METHODS: We undertook a retrospective cross-sectional analysis of history and PSG findings of veterans referred sleep center for polysomnography between September 28, 2010 and February 25, 2011. Patients with PTSD, with or without complaints of dream enactment, were included. We excluded patients with incomplete questionnaires; less than 5 minutes of REM sleep on PSG; or history of head injury or neurodegenerative disease. Criteria to classify a PSG as abnormal included tonic or phasic EMG activity, as defined by the AASM scoring manual, not associated with an arousal or obstructive respiratory event. We calculated the sensitivity and specificity of these scoring rules in the detection of RBD, as defined by the complaint of dream enactment on the pre-PSG questionnaire.

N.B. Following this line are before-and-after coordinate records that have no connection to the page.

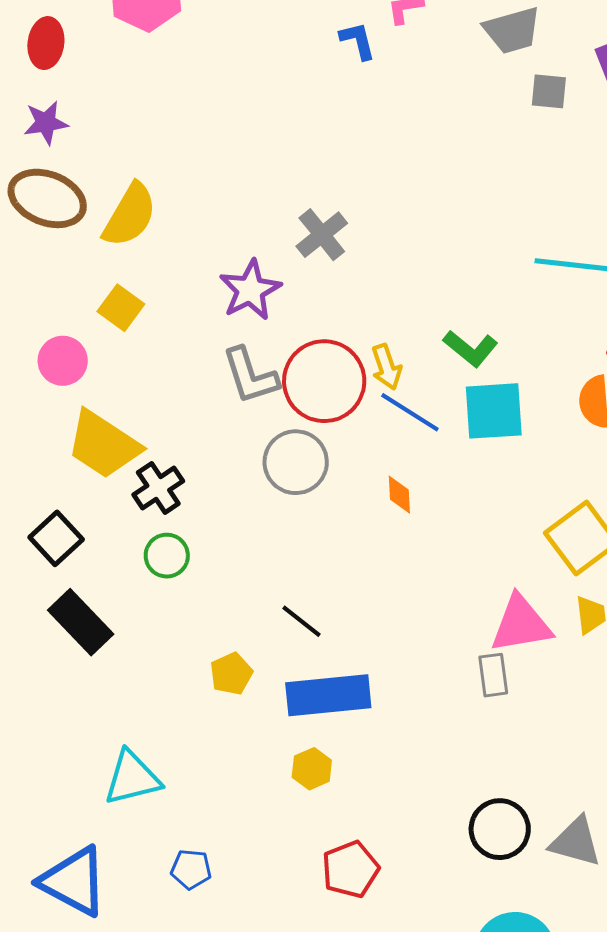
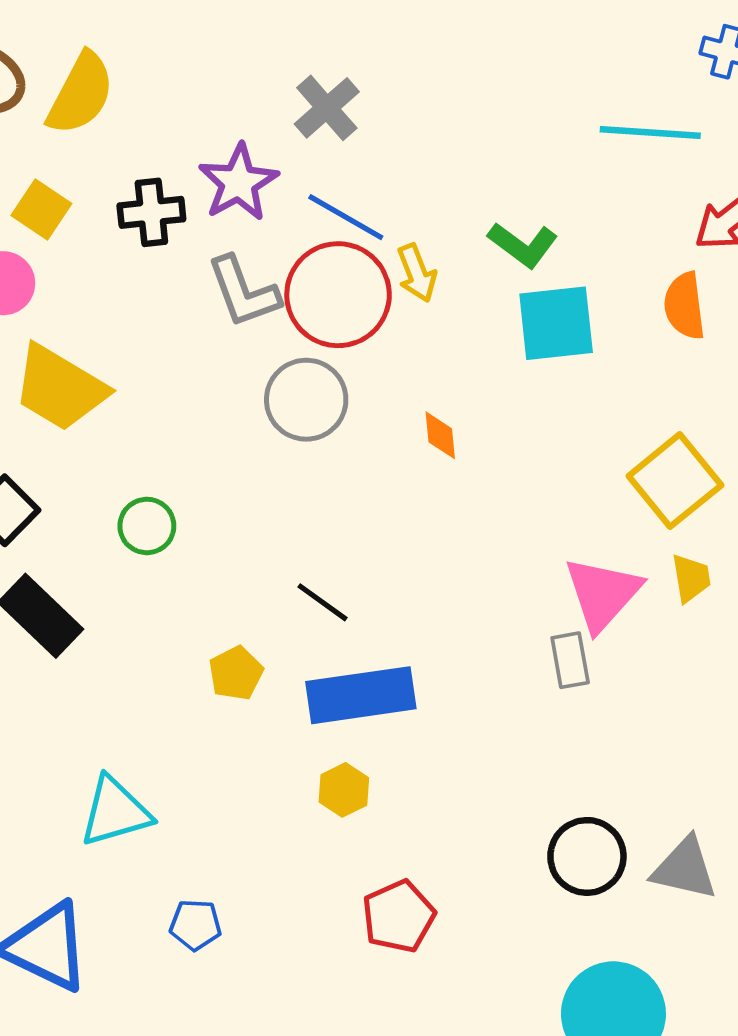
yellow square: (121, 308) -> (41, 210), moved
blue line: (410, 412) -> (346, 217), moved
black cross: (158, 488) -> (151, 212), moved, turned 30
pink triangle: (521, 624) -> (603, 594), turned -36

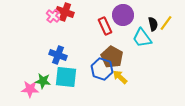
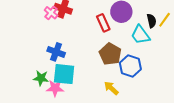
blue hexagon: (102, 69) -> (130, 66), moved
yellow arrow: (120, 77) -> (111, 88), moved
pink star: (30, 89) -> (55, 88), moved

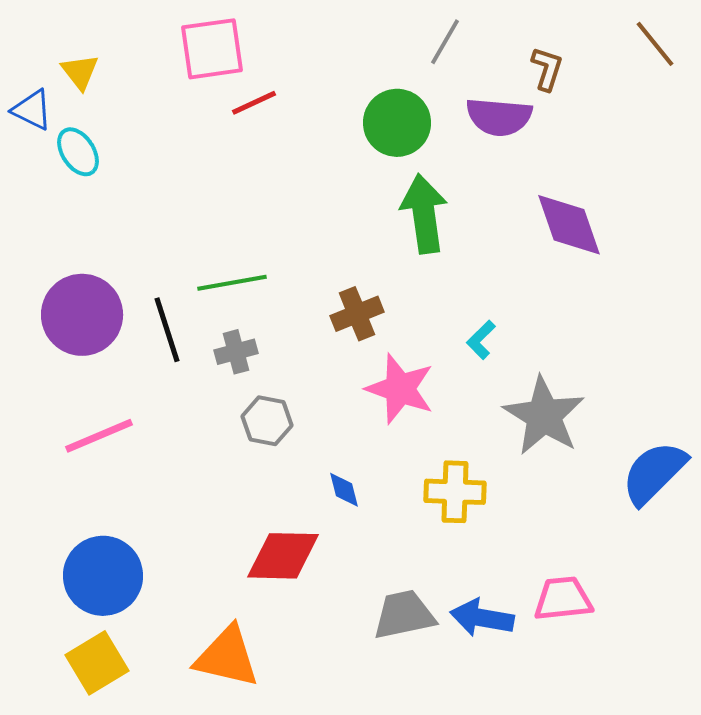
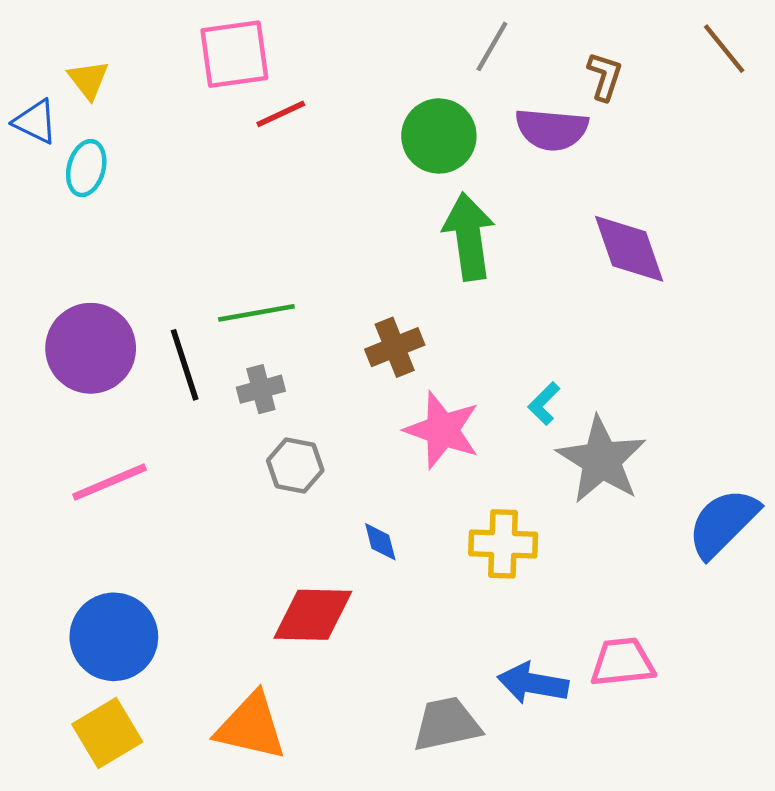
cyan ellipse: (78, 152) -> (86, 168), turned 48
cyan L-shape: (481, 340) -> (544, 404), moved
gray trapezoid: (404, 615) -> (447, 724), moved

RESULTS: Records from 23 patients were included in this study. Twelve patients with PTSD composed the experimental group. Ten PTSD group reported dream enactments; 2 did not. Eleven patients without PTSD or dream enactment comprised the control group. None of the control group members reported dream enactment. Eight patients with dream enactment (80%) met criteria for abnormal EMG tone during REM sleep in the form of phasic type augmentation. Five patients without dream enactment (38%), including 1 of the 2 patients with PTSD, had abnormal EMG activity during REM sleep. The sensitivity and specificity of the current PSG scoring rules for detection of reported dream enactment are 80% and 62%, respectively. The positive predictive value (PPV) is 62% and the negative predictive value (NPV) is 80%. If only phasic muscle activity during REM sleep is used for the diagnosis the the sensitivity remains 80% but the specificity increases to 77%.

CONCLUSIONS: Dream enactment is very often reported in veterans with PTSD. Phasic EMG augmentation during REM sleep is a sensitive and specific marker of clinically diagnosed RBD in this population.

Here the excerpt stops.